Exercise Improves Lung Function in Adults with Asthma - European Medical Journal

Exercise Improves Lung Function in Adults with Asthma

PARTICIPATION in exercise programmes has brought about improvement in the lung function of adults with asthma, including breathing, aerobic, relaxation, and yoga. Comprising 28 randomised controlled trials, and a total of 2,155 patients, this review included both Chinese and English literature. The importance of this work lies with improved lung function leading to fewer emergency room visits and hospitalisations, as well as reducing the medical and economic burdens patients with asthma experience.

A total of 22 studies, with a total cohort of 1,670, revealed standardised mean differences in forced expiratory volume (FEV1) that indicated improvement with exercise. These differences were 0.52 (95% confidence interval [CI]: 0.22–0.82) for aerobic training; 0.53 (95% CI: 0.36–0.71) for breathing training; 1.13 (95% CI: 0.84–1.42) for relaxation training; 0.67 (95% CI: 0.48–0.87) for yoga training; and 0.98 (95% CI: 0.77–1.18) for combinations of breathing and aerobic training (p<0.001 for all modes of exercise). The researchers discovered no statistically significant differences between the modes of exercise, but relaxation training was the most effective, and breathing training was the least effective in improving FEV1.

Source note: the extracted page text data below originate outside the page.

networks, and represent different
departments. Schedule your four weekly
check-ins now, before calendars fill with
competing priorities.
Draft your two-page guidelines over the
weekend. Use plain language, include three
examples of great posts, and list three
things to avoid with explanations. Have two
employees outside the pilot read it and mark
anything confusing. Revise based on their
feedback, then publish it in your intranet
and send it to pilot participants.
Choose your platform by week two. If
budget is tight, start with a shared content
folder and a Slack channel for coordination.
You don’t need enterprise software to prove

A total of 17 studies, with 1,297 participants, examined forced vital capacity (FVC), and standardised mean differences in this case showed improvements of 0.53 (95% CI: 0.30–0.76) for aerobic training; 0.66 (95% CI: 0.50–0.83) for breathing training; 0.42 (95% CI: 0.22–0.61) for yoga training; and 0.71 (95% CI: 0.47–0.95) for combinations of breathing and aerobic training (p<0.001 for all modes). However, once again the researchers identified no statistically significant differences between the exercise modalities, but combinations of breathing and aerobic training were most effective, with yoga training being the least effective in improving FVC.

Analysis on peak expiratory flow included 17 studies, with 1,256 patients, highlighting improvements with all modes of exercise. Standardised mean differences were 0.61 (95% CI: 0.36–0.85; p<0.001) for breathing training; 0.53 (95% CI: 0.30–0.76; p<0.001) for aerobic training; 0.67 (95% CI: 0.24–1.09; p=0.002) for relaxation training; 0.79 (95% CI: 0.53–1.02; p<0.001) for yoga training; and 0.60 (95% CI: 0.38–0.82; p<0.001) for combinations of breathing and aerobic training. Once again, no statistically significant differences were found between these exercises, but yoga was clearly the most effective, and aerobic training the least at improving peak expiratory flow.

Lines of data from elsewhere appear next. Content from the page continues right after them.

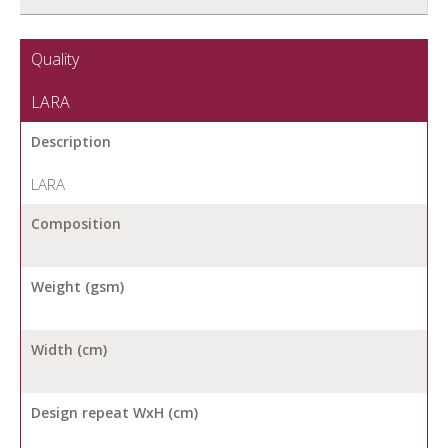
Quality
LARA
Description
LARA
Composition
Weight (gsm)
Width (cm)
Design repeat WxH (cm)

A total of 637 participants in 10 studies found improvements in FEV1/FVC after breathing, aerobic, and yoga training. Standardised mean differences for this cohort were 0.77 (95% CI: 0.52–1.03) for breathing training; 0.49 (95% CI: 0.26–0.72) for aerobic training; and 0.54 (95% CI: 0.31–0.77) for yoga training (p<0.001 for all modes). The investigators concluded that breathing training was most effective, and aerobic training least effect, in improving FEV1/FVC.

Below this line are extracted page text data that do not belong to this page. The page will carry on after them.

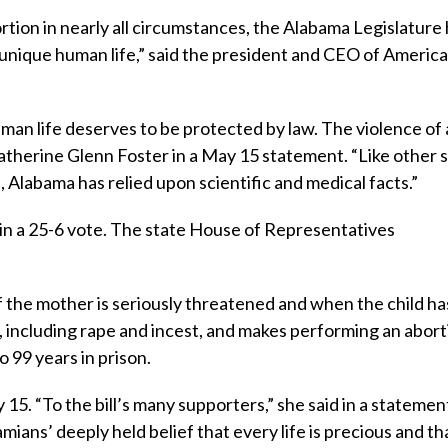
ion in nearly all circumstances, the Alabama Legislature
a unique human life,” said the president and CEO of Americ
man life deserves to be protected by law. The violence of
Catherine Glenn Foster in a May 15 statement. “Like other 
 Alabama has relied upon scientific and medical facts.”
in a 25-6 vote. The state House of Representatives
of the mother is seriously threatened and when the child has
s, including rape and incest, and makes performing an abort
 99 years in prison.
5. “To the bill’s many supporters,” she said in a statement
mians’ deeply held belief that every life is precious and th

The researchers cautioned that patient characteristics, family history, environmental influences, and disease duration should be considered when designing exercise programmes for individuals. Combinations of breathing, aerobic, and yoga training offered the most advantages, but exercise intensity, frequency, and duration are important considerations for optimising treatment outcomes. Future study should focus on exercise mode, intensity, and frequency, as well as factoring for age and gender to validate and expand on the findings of this review.